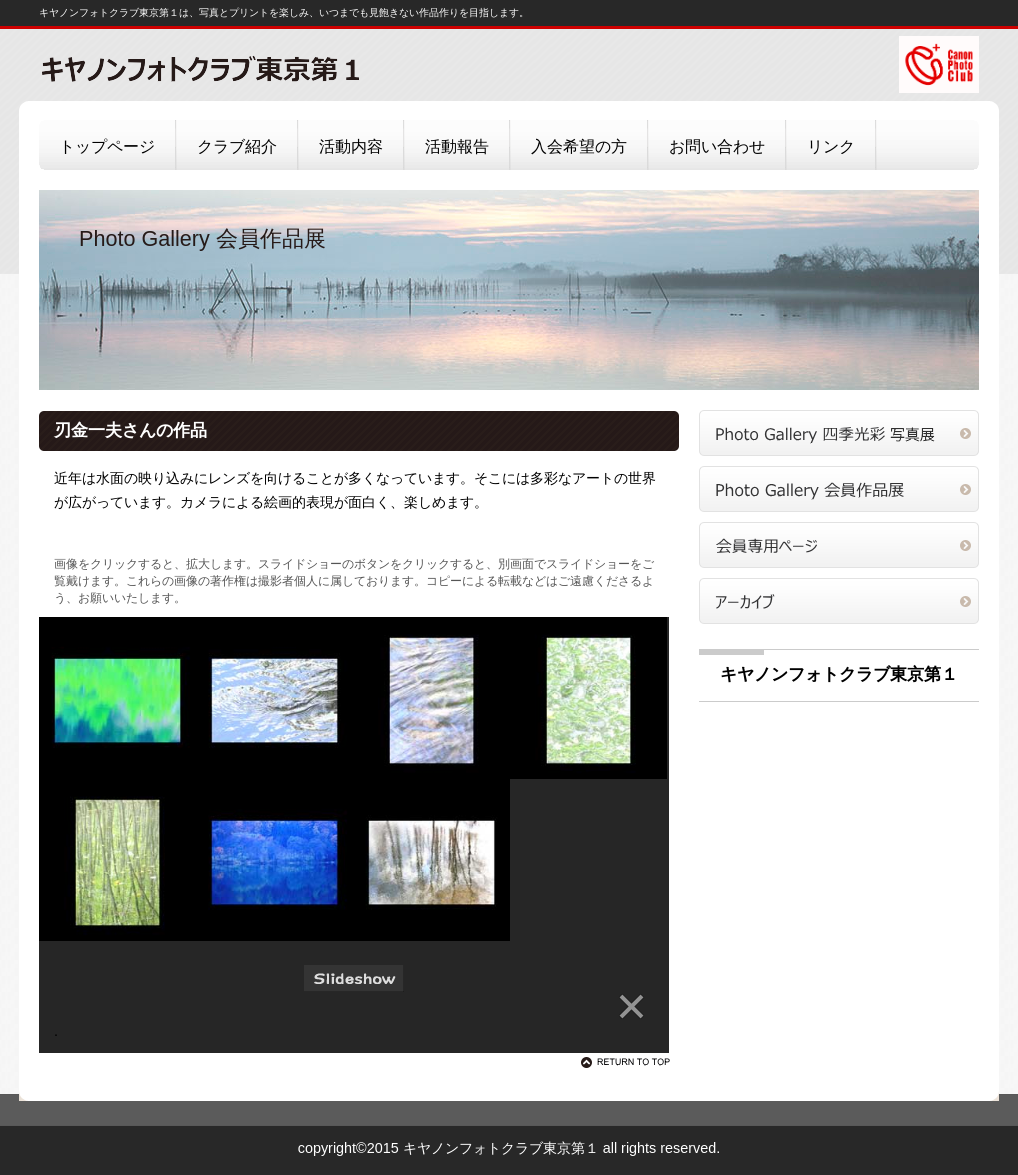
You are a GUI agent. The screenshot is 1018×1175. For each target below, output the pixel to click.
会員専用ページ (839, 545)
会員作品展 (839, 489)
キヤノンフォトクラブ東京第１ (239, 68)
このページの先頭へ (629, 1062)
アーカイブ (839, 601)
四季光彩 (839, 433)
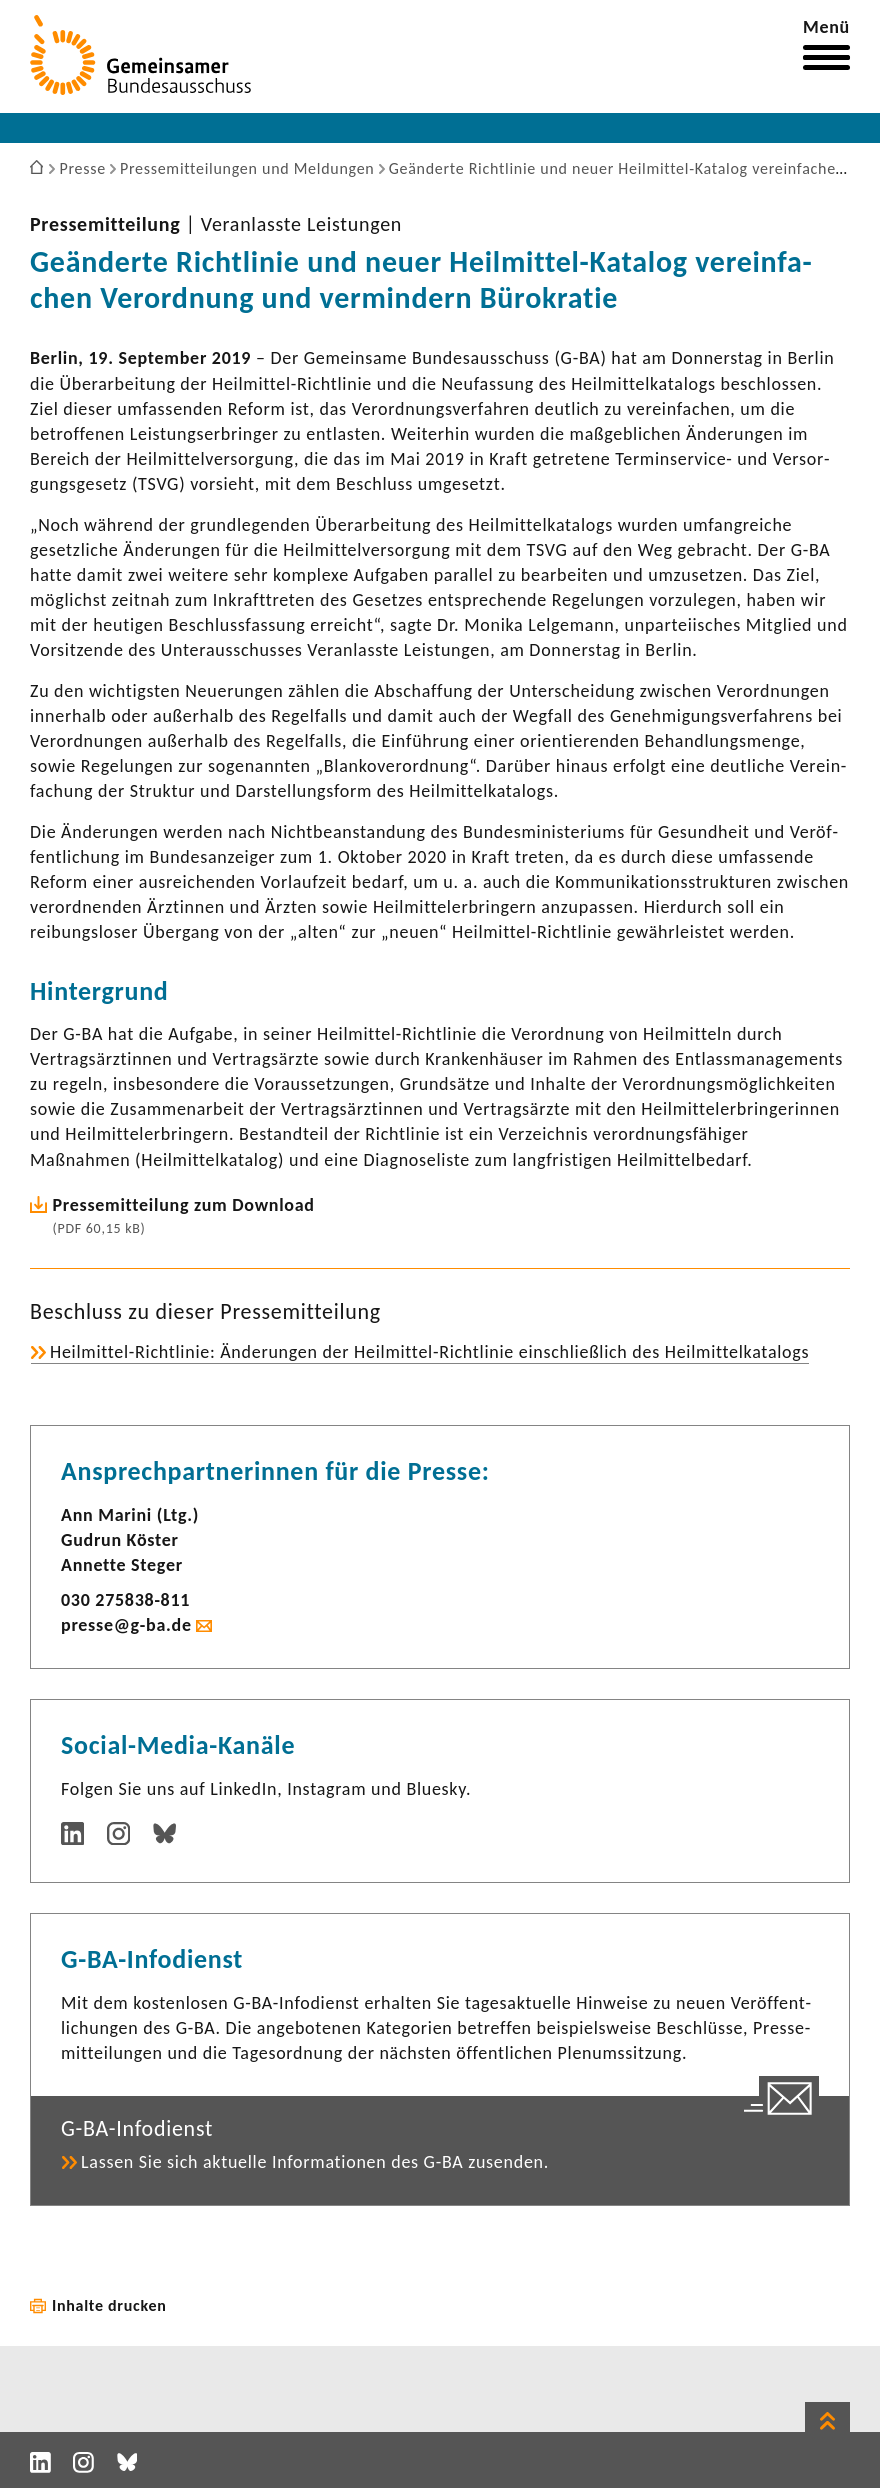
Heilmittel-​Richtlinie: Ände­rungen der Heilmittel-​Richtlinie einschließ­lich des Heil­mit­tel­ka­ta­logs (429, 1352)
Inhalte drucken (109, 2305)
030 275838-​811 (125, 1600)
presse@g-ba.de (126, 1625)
==
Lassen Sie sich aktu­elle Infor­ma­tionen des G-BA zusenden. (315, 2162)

# [Directions for this task]
Using the data above, retype exactly the lines from the line with "You are a GUI" to the line with "presse@g-ba.de (126, 1625)", inclusive. No pictures and nothing else.

# [Exercise result]
You are a GUI agent. The screenshot is 1018×1175. For each target below, output the pixel to click.
会員専用ページ (839, 545)
会員作品展 (839, 489)
キヤノンフォトクラブ東京第１ (239, 68)
このページの先頭へ (629, 1062)
アーカイブ (839, 601)
四季光彩 (839, 433)
Heilmittel-​Richtlinie: Ände­rungen der Heilmittel-​Richtlinie einschließ­lich des Heil­mit­tel­ka­ta­logs (429, 1352)
Inhalte drucken (109, 2305)
030 275838-​811 (125, 1600)
presse@g-ba.de (126, 1625)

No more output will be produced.